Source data
==*==
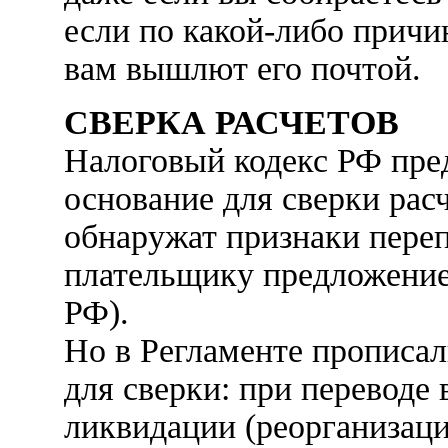
если по какой-либо причин
вам вышлют его почтой.
СВЕРКА РАСЧЕТОВ
Налоговый кодекс РФ пре
основание для сверки рас
обнаружат признаки переп
плательщику предложение 
РФ).
Но в Регламенте прописа
для сверки: при переводе
ликвидации (реорганизаци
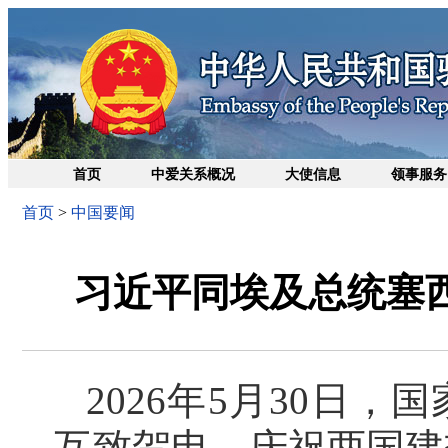
首页
中爱关系概况
大使信息
领事服务
首页
>
中国要闻
习近平同埃及总统塞西
2026年5月30日
互致贺电，庆祝两国建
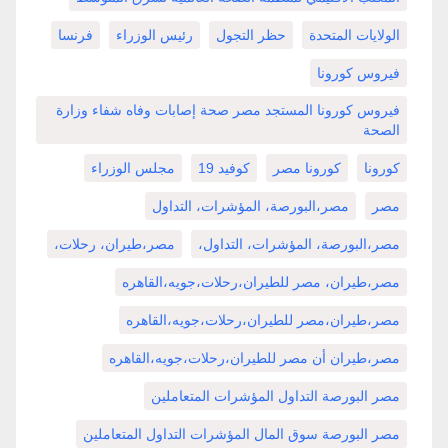
الولايات المتحدة
حظر التجول
رئيس الوزراء
فرنسا
فيروس كورونا
فيروس كورونا المستجد مصر صحة إصابات وفاه شفاء وزارة
الصحة
كورونا
كورونا مصر
كوفيد 19
مجلس الوزراء
مصر
مصر،البورصة، المؤشرات، التداول
مصر،البورصة، المؤشرات، التداول،
مصر،طيران، رحلات،
مصر،طيران، مصر للطيران،رحلات،جويه،القاهره
مصر،طيران،مصر للطيران،رحلات،جويه،القاهره
مصر،طيران أن مصر للطيران،رحلات،جويه،القاهره
مصر البورصة التداول المؤشرات المتعاملين
مصر البورصة سوق المال المؤشرات التداول المتعاملين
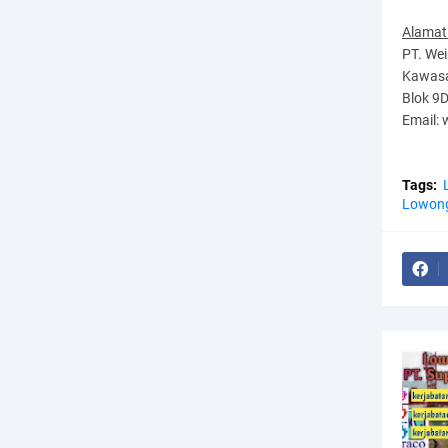
Alamat
PT. Wei
Kawasan
Blok 9
Email:
Tags:
Lowong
==*==
Find the string "طيران" in the entries above and return each line that holds it.

مصر،طيران، رحلات،
مصر،طيران، مصر للطيران،رحلات،جويه،القاهره
مصر،طيران،مصر للطيران،رحلات،جويه،القاهره
مصر،طيران أن مصر للطيران،رحلات،جويه،القاهره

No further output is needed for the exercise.